Story: Pongkamon Surat

To create a work of art, many people might assume, requires talent, time and creativity. That might be the definition of art in fine arts and exclusive circles. Another perspective, however, sees life and art is inextricably intertwined, and art as an exercise that captures beauty, imagination and intellectual life. Everyone can draw, trace, flick, color and paint in order to express their interpretation of beauty. On some occasions, art is used as a tool for understanding oneself and others, and bringing together the stories of our lives — including stories of death. 

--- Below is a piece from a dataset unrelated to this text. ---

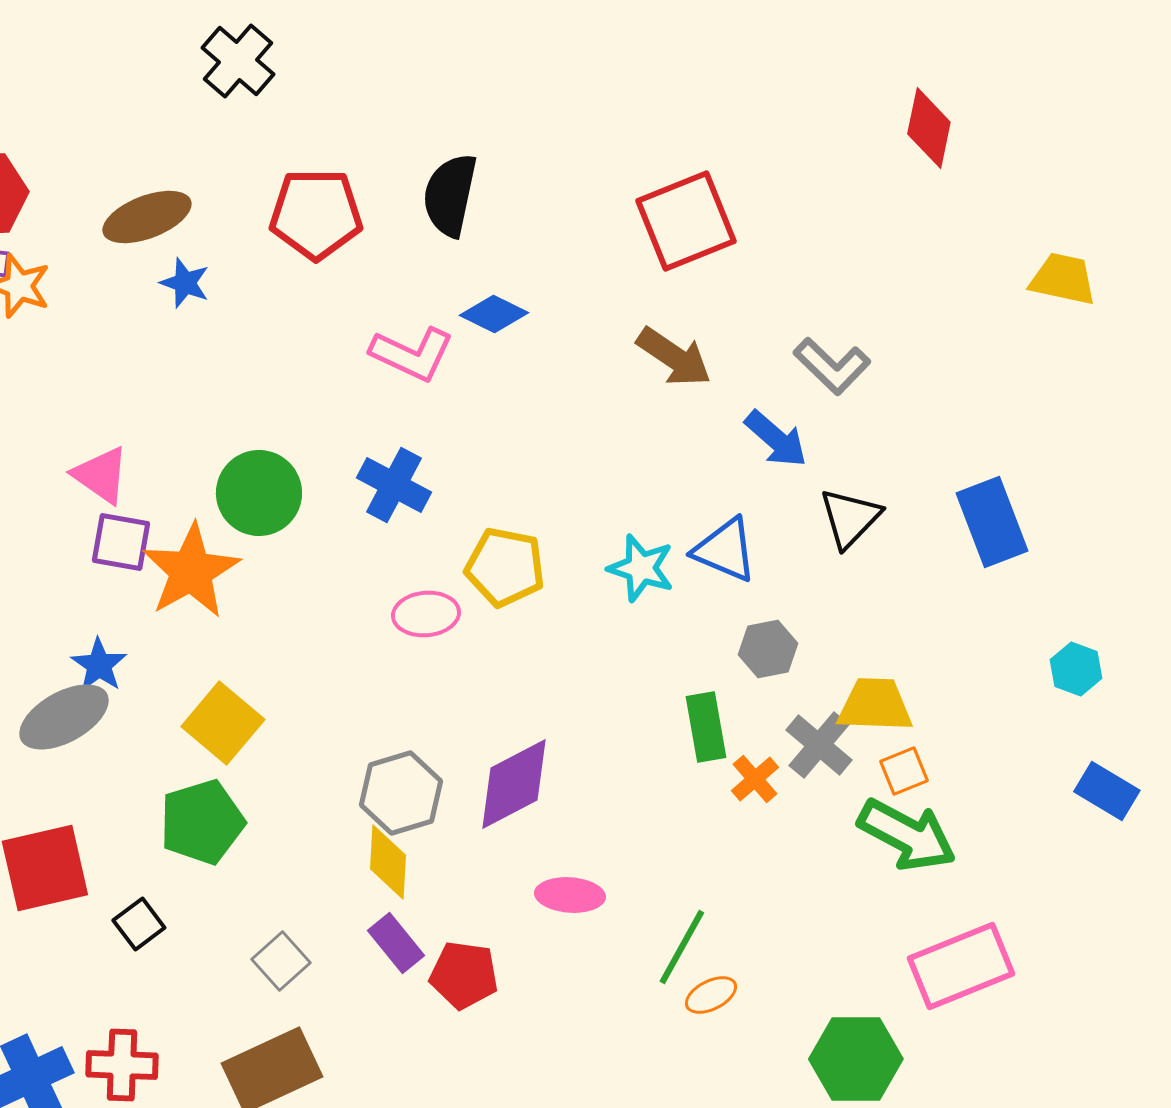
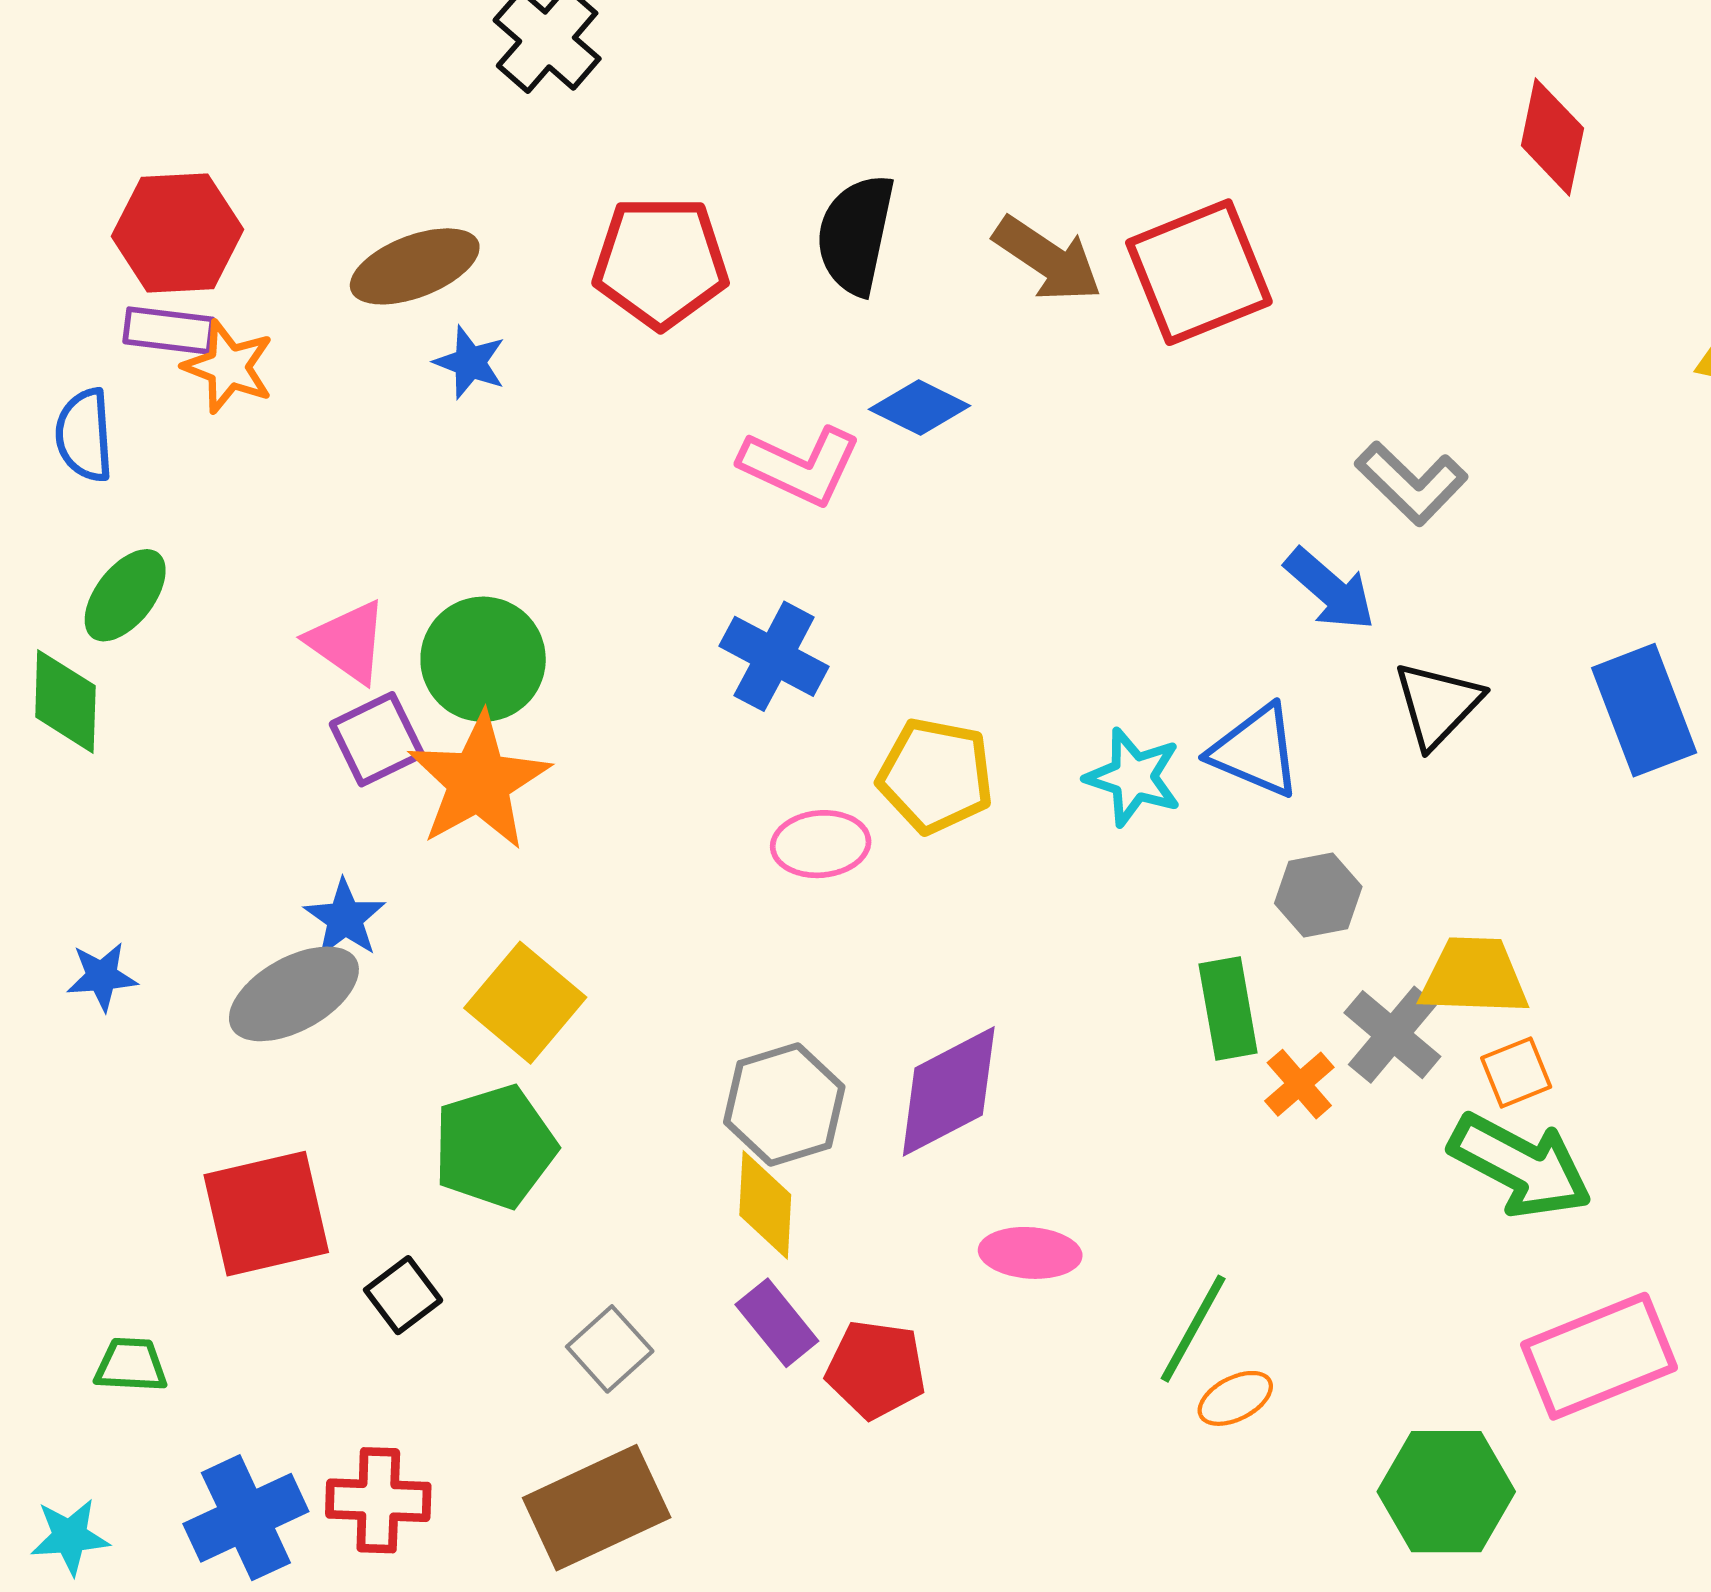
brown arrow: (674, 357) -> (1048, 259), moved
green circle: (259, 493) -> (483, 659), moved
purple square: (121, 542) -> (377, 739), turned -36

Take, for example, 20 colorful watercolor paintings that emerged from the tips of brushes held by people of different ages who attended “The Owl Refuses to Help”, an illustration workshop hosted by Peaceful Death. None of the artists in the group had a formal foundation in drawing or watercolor; they were mothers, fathers and children who had invited each other to attend in the spirit of experiencing something new: learning about death through an art practice over four workshops. 

“The Owl Refuses to Help” is the title of a story with an elderly owl as its main character. The owl is the wise voice of counsel for the animal inhabitants of a large forest. But one day, the owl responds by shaking its head, refusing to offer even another word of advice to the other animals, because it had fallen ill and was dying. The animals small and large were surprised and panicked, for it was as if they had lost the central pillar of their lives. There isn’t a fixed ending to the story, which is collectively written by the workshop participants. 

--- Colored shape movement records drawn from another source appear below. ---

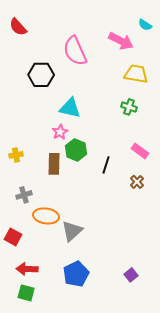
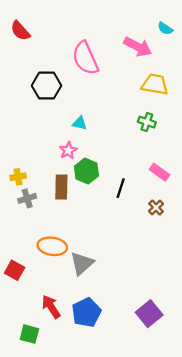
cyan triangle: (70, 108) -> (80, 123), size x0.6
gray cross: (24, 195) -> (27, 198), moved
red arrow: (27, 269) -> (51, 307), moved, turned 55
purple square: (131, 275) -> (149, 314), size x1.6

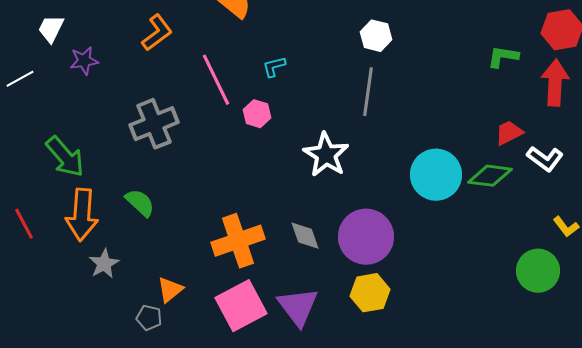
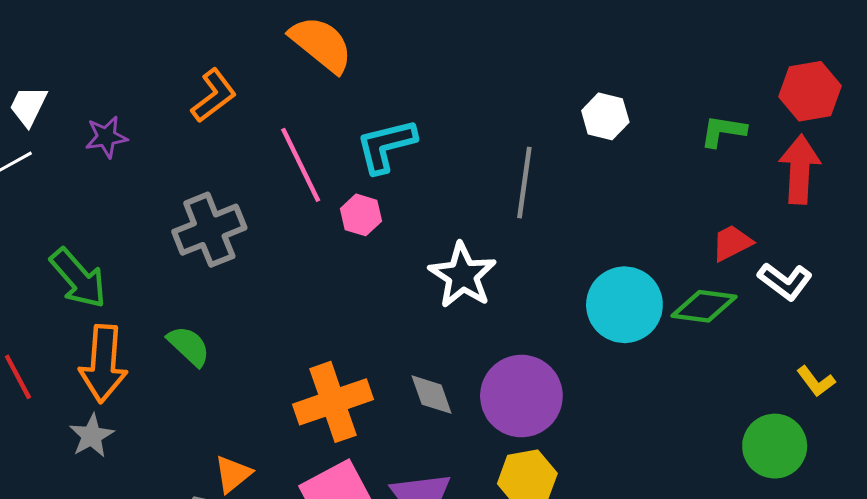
white trapezoid: (51, 29) -> (28, 106), moved
white hexagon: (376, 36) -> (605, 116), moved
cyan L-shape: (274, 67) -> (386, 146), size x1.8
gray star: (104, 264) -> (92, 436), moved

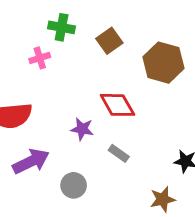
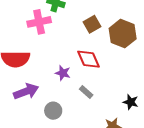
brown square: (109, 41) -> (92, 24), moved
pink cross: (40, 58) -> (39, 22), size x1.6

“The relationship between the elderly and their families is key to caregiving in the later stages of life,” says Ekapop Sithiwanthana, one of the workshop organizers. “Quality time is vital to having a good relationship. I chose an art activity because it gets the elderly and their families to spend a long time with each other. It is a point of connection between generations. We can put in any kind of narrative for the story. For this workshop, we chose a story that highlights the value of the elderly, planning for death, having good relationships and dying peacefully, which created conservations between mothers and fathers and their children as they created their stories. The process of illustrating the stories gets everyone talking about death, because there is a character that is near death. The elderly and their family members have to think about what they want to do with this character and the other animals. We can use the experience of talking about this topic with our parents while illustrating the story, when we have this conversation when the family is dealing with sickness and pain in the future. Also, time spent making art together always becomes a good memory for the family”.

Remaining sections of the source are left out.